Dilansir Sinar Jabar, Kepala Kemenag Kabupaten Purwakarta, H. Sopian, mengajak kepada seluruh siswa siswi Madrasah Aliyah untuk memiliki jiwa yang moderat. “Bangsa Indonesia yang terdiri dari berbagai macam suku, bahasa dan agama memerlukan cara pandang beragama yang moderat, dimana pemahaman agama dan pengamalan ajaran agama dengan tidak ekstrem, baik ekstrim kanan maupun ekstrem kiri,” ungkap H. Sopian, pada Selasa (31/10/2023).

Moderasi Islam atau Islam moderat merupakan gagasan pemikir-pemikir sekuler-liberalis Barat, terutama mereka yang terlibat aktif dalam proyek pengendalian dan riset kebijakan-kebijakan global.
Istilah “moderasi Islam” Atau Islam moderat merupakan istilah politik untuk melawan Islam. Kemunculan moderasi Islam tidak bisa di pisahkan dari agenda war on terrorism yang digaungkan AS, setelah peristiwa peledakan gedung WTC tahun 2001.

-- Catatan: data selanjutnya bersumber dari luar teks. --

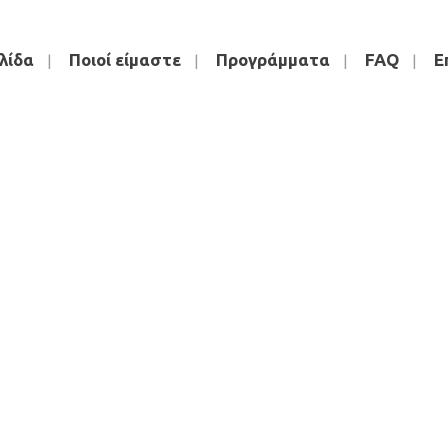
λίδα
Ποιοί είμαστε
Προγράμματα
FAQ
Ε
lego-top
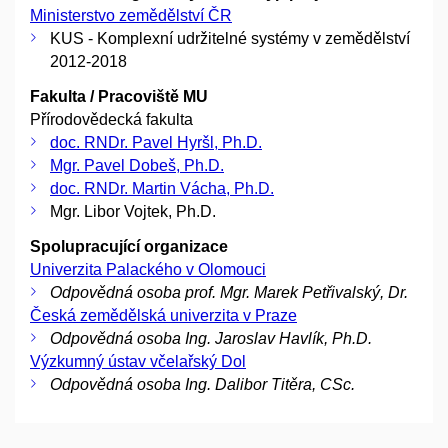
Ministerstvo zemědělství ČR
KUS - Komplexní udržitelné systémy v zemědělství
2012-2018
Fakulta / Pracoviště MU
Přírodovědecká fakulta
doc. RNDr. Pavel Hyršl, Ph.D.
Mgr. Pavel Dobeš, Ph.D.
doc. RNDr. Martin Vácha, Ph.D.
Mgr. Libor Vojtek, Ph.D.
Spolupracující organizace
Univerzita Palackého v Olomouci
Odpovědná osoba prof. Mgr. Marek Petřivalský, Dr.
Česká zemědělská univerzita v Praze
Odpovědná osoba Ing. Jaroslav Havlík, Ph.D.
Výzkumný ústav včelařský Dol
Odpovědná osoba Ing. Dalibor Titěra, CSc.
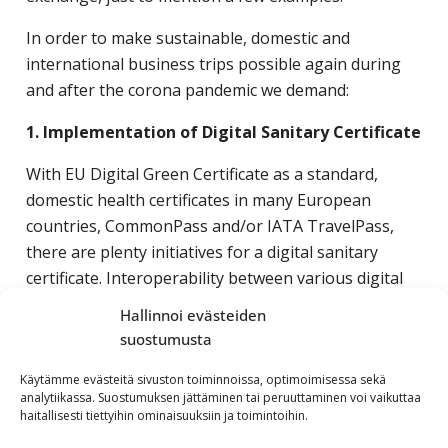
In order to make sustainable, domestic and
international business trips possible again during
and after the corona pandemic we demand:
1. Implementation of Digital Sanitary Certificate
With EU Digital Green Certificate as a standard,
domestic health certificates in many European
countries, CommonPass and/or IATA TravelPass,
there are plenty initiatives for a digital sanitary
certificate. Interoperability between various digital
health certificates in Europe and globally is essential.
Hallinnoi evästeiden
We call for the introduction for such digital
suostumusta
certificates as soon as possible, to allow business
travelers to move again without restrictions in
Käytämme evästeitä sivuston toiminnoissa, optimoimisessa sekä
analytiikassa. Suostumuksen jättäminen tai peruuttaminen voi vaikuttaa
Europe, and possibly even globally.
haitallisesti tiettyihin ominaisuuksiin ja toimintoihin.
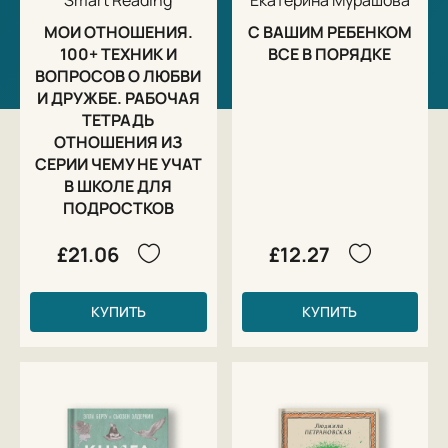
МОИ ОТНОШЕНИЯ.
С ВАШИМ РЕБЕНКОМ
100+ ТЕХНИК И
ВСЕ В ПОРЯДКЕ
ВОПРОСОВ О ЛЮБВИ
И ДРУЖБЕ. РАБОЧАЯ
ТЕТРАДЬ
ОТНОШЕНИЯ ИЗ
СЕРИИ ЧЕМУ НЕ УЧАТ
В ШКОЛЕ ДЛЯ
ПОДРОСТКОВ
£21.06
£12.27
КУПИТЬ
КУПИТЬ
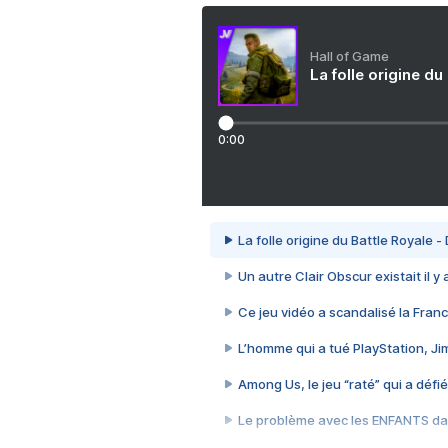
Hall of Game
La folle origine du
0:00
La folle origine du Battle Royale -
Un autre Clair Obscur existait il y
Ce jeu vidéo a scandalisé la Franc
L’homme qui a tué PlayStation, J
Among Us, le jeu “raté” qui a défié
Le problème avec les ENFANTS dan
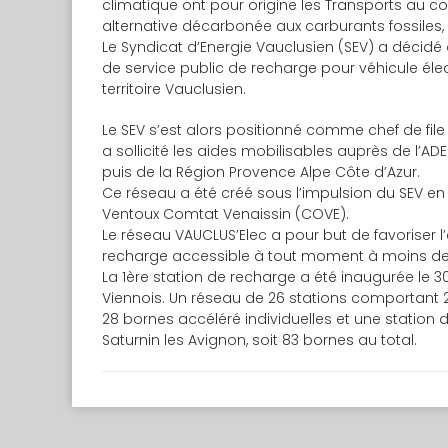
climatique ont pour origine les Transports au co
alternative décarbonée aux carburants fossiles, v
Le Syndicat d’Energie Vauclusien (SEV) a décidé
de service public de recharge pour véhicule élec
territoire Vauclusien.
Le SEV s’est alors positionné comme chef de fi
a sollicité les aides mobilisables auprès de l’A
puis de la Région Provence Alpe Côte d’Azur.
Ce réseau a été créé sous l’impulsion du SEV 
Ventoux Comtat Venaissin (COVE).
Le réseau VAUCLUS’Elec a pour but de favoriser l’
recharge accessible à tout moment à moins de 2
La 1ère station de recharge a été inaugurée le
Viennois. Un réseau de 26 stations comportant
28 bornes accéléré individuelles et une station
Saturnin les Avignon, soit 83 bornes au total.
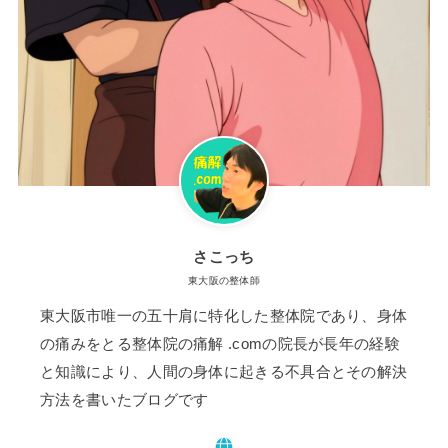
さこっち
東大阪の整体師
東大阪市唯一の五十肩に特化した整体院であり、身体
の痛みをとる整体院の痛解 .comの院長が長年の経験
と知識により、人間の身体に起きる不具合とその解決
方法を書いたブログです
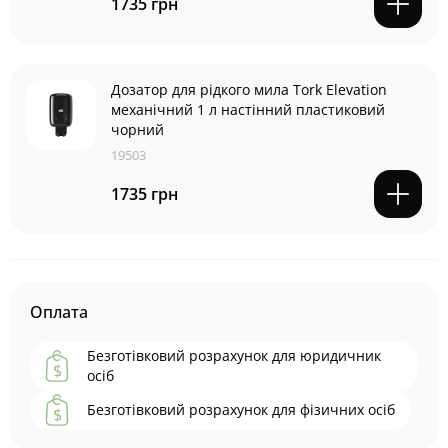
1735 грн
Дозатор для рідкого мила Tork Elevation
механічний 1 л настінний пластиковий
чорний
19503
1735 грн
Оплата
Безготівковий розрахунок для юридичник
осіб
Безготівковий розрахунок для фізичних осіб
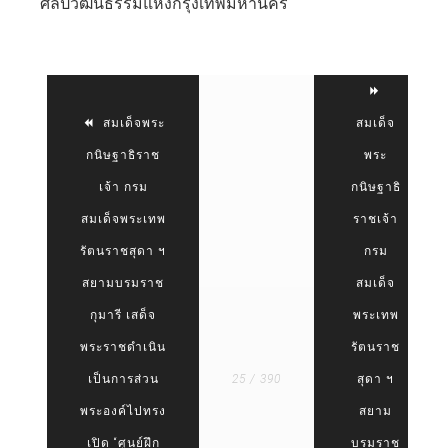
ศิลปวัฒนธรรมแห่งกรุงเทพมหานคร
สมเด็จพระ
สมเด็จ
กนิษฐาธิราช
พระ
เจ้า กรม
กนิษฐาธิ
สมเด็จพระเทพ
ราชเจ้า
รัตนราชสุดา ฯ
กรม
สยามบรมราช
สมเด็จ
กุมารี เสด็จ
พระเทพ
พระราชดำเนิน
รัตนราช
เป็นการส่วน
25 / 390
สุดา ฯ
พระองค์ไปทรง
สยาม
เปิด “ศูนย์ฝึก
บรมราช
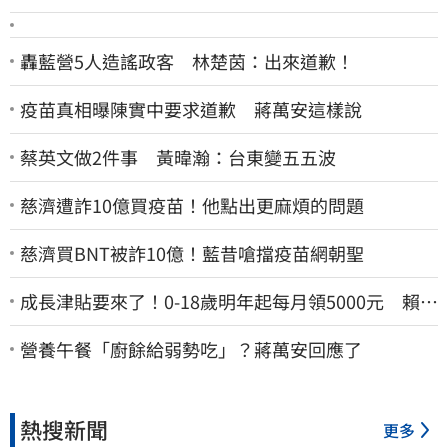
轟藍營5人造謠政客 林楚茵：出來道歉！
疫苗真相曝陳實中要求道歉 蔣萬安這樣說
蔡英文做2件事 黃暐瀚：台東變五五波
慈濟遭詐10億買疫苗！他點出更麻煩的問題
慈濟買BNT被詐10億！藍昔嗆擋疫苗網朝聖
成長津貼要來了！0-18歲明年起每月領5000元 賴清
德：此時不生更待何時
營養午餐「廚餘給弱勢吃」？蔣萬安回應了
熱搜新聞
更多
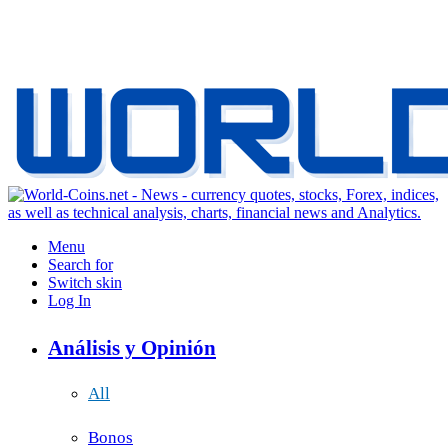
Menu
Search for
Switch skin
Log In
Análisis y Opinión
All
Bonos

Menurut Janine A Clark, Islam moderat adalah “Islam” Yang menerima sistem demokrasi. Sebaliknya Islam Radikal adalah yang menolak demokrasi dan sekulerisme. Moderasi Islam dalam pengertian ini bermakna membangun Islam yang menerima demokrasi dan kesetaraan gender.

Muslim moderat adalah orang yang menyebarluaskan dimensi-dimensi kunci peradaban demokrasi, termasuk didalamnya gagasan tentang HAM, kesetaraan gender, pluralisme, dan menerima sumber-sumber hukum non
sektarian, serta melawan terorisme dan bentuk-bentuk legitimasi terhadap kekerasan.

Genealogi perang pemikiran ini telah berlangsung tiga abad hingga hari ini. Perang asimetris ini terbukti efektif. Buktinya banyak kalangan intelektual muslim yang terpapar Sekularisme, Liberalisme dan Pluralisme. Ketiga paham ini adalah produk epistemologi Barat untuk mendeskontruksikan ajaran Islam. Itulah mengapa pada tahun 2005, MUI mengeluarkan fatwa haram atas ketiga paham di atas. Secara epistemologi, Islam adalah kebenaran, sedangkan moderasi agama (beragama) adalah kekacauan berpikir.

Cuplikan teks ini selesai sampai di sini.